The book is comprised of twelve chapters, including an introductory chapter by the editors and an afterword chapter by Wesley Leonard. The four chapters following the introduction discuss language as a tool for defining belonging. For instance, Quentin Boitel, relying on the Náhuat language initiatives, offers a critical perspective on proficiency, arguing that it is not only about how to speak one language but also about language ideology, imagined identities, and a series of semiotic, historical, and political processes which differentiate between ‘authentic and fraudulent indigeneities’ (67). Similarly, Sabina M. Perrino argues that Venetan language revitalization and the Lega Nord's initiatives are politicized, promoting various degrees of intimacy among co-national speech participants in Veneto while excluding non-fluent others through political signage.
The following three chapters in this volume examine language as a defense against erasure. Given the Tehuelche's determination to prevent their language from going into extinction, Javier Domingo observes that speakers now show off with the language. Consequently, Domingo argues that language reclamation cannot be about the language but about speakers’ connection to and creativity with the language. In his defense of the Kernewek language movement and its fragile metalinguistic community, Jesse Harasta argues that the movement's failure to achieve a stable speech community makes sense when one understands other non-linguistic goals and ideologies which language achieves. The final three chapters focus on language as a tool for mediating with the state. Sandra Keller opines that recognizing Gallo as a language (other minority languages inclusive) and having a positive affect towards it, despite French hegemony, is as crucial as speaking it in language advocacy. Referencing language as a semiotic object by which qualities of language index persons and communities, Jessica López-Espino argues that the racialized labeling of Spanish speakers by court actors reinforces negative stereotypes about Spanish-dominant speakers in US courts.
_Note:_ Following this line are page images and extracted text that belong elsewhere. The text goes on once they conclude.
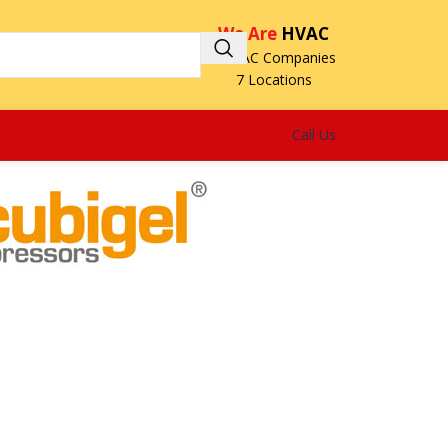
We Are
HVAC
3 HVAC Companies
7 Locations
Call Us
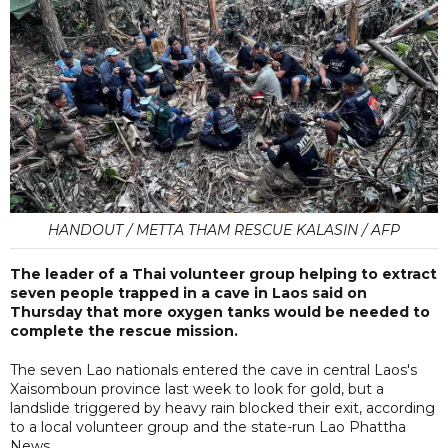
HANDOUT / METTA THAM RESCUE KALASIN / AFP
The leader of a Thai volunteer group helping to ‌extract
seven people trapped ⁠in a cave in Laos ​said on
Thursday that more oxygen tanks would be needed to
complete the rescue mission.
The seven Lao nationals entered the cave in central Laos's
Xaisomboun province last week to look for gold, but a
landslide triggered by heavy rain blocked their exit, according
to a local volunteer group and the state-run Lao Phattha
News.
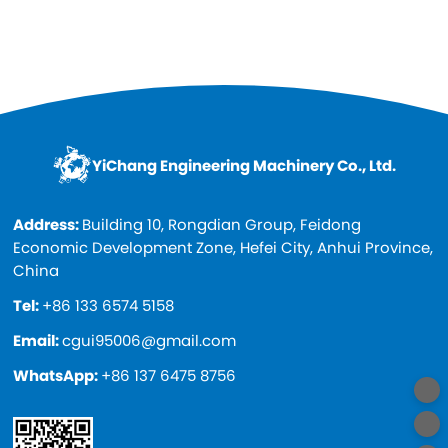
paint, cheap and high quality. Spare...
YiChang Engineering Machinery Co., Ltd.
Address:
Building 10, Rongdian Group, Feidong
Economic Development Zone, Hefei City, Anhui Province,
China
Tel:
+86 133 6574 5158
Email:
cgui95006@gmail.com
WhatsApp:
+86 137 6475 8756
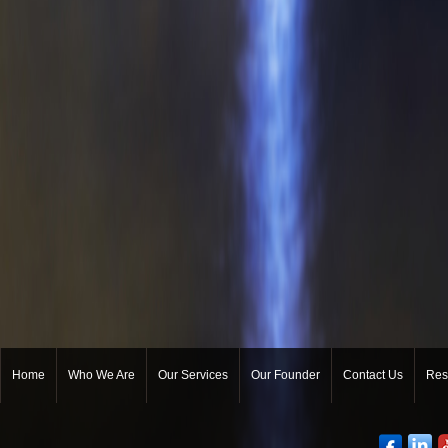
Home
Who We Are
Our Services
Our Founder
Contact Us
Res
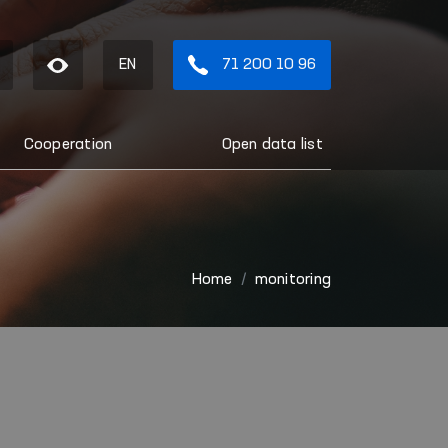
EN
71 200 10 96
Cooperation
Open data list
Home
monitoring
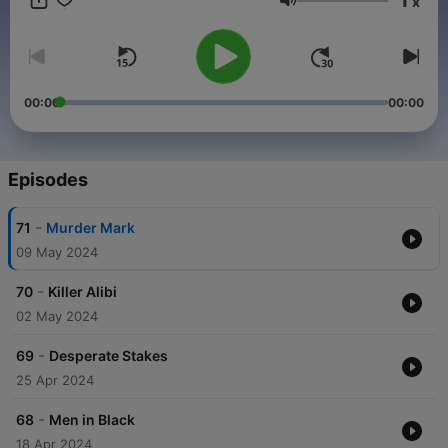
x
Volume
00:00
00:00
Episodes
-
71
Murder Mark
09 May 2024
-
70
Killer Alibi
02 May 2024
-
69
Desperate Stakes
25 Apr 2024
-
68
Men in Black
18 Apr 2024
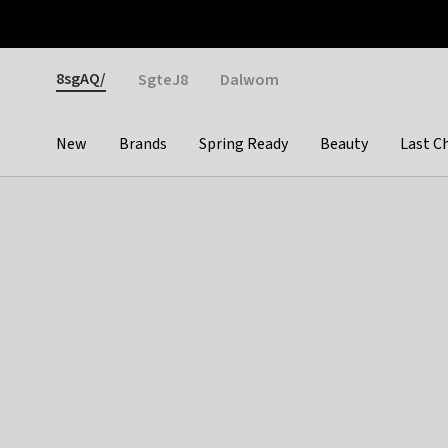
Otrium
Fast shipping & easy returns
Weekly deals
Pay
Gender
8sgAQ/
SgteJ8
Dalwom
New
Brands
Spring Ready
Beauty
Last C
Categories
This volume offers both insider and outsider perspectives about metalinguistic communities, using concepts such as linguistic objectification, ethnolinguistic infusion, linguistic reindigenization, nostalgia socialization, and raciolinguistics, among others, by which speakers of minoritized languages show enthusiasm for their language and differentiate themselves from outsiders, and how outsiders differentiate against insiders—thus foregrounding speakers’ agency. Linguistic anthropologists, sociolinguists, and anyone working on language revitalization and second language acquisition will find the volume helpful.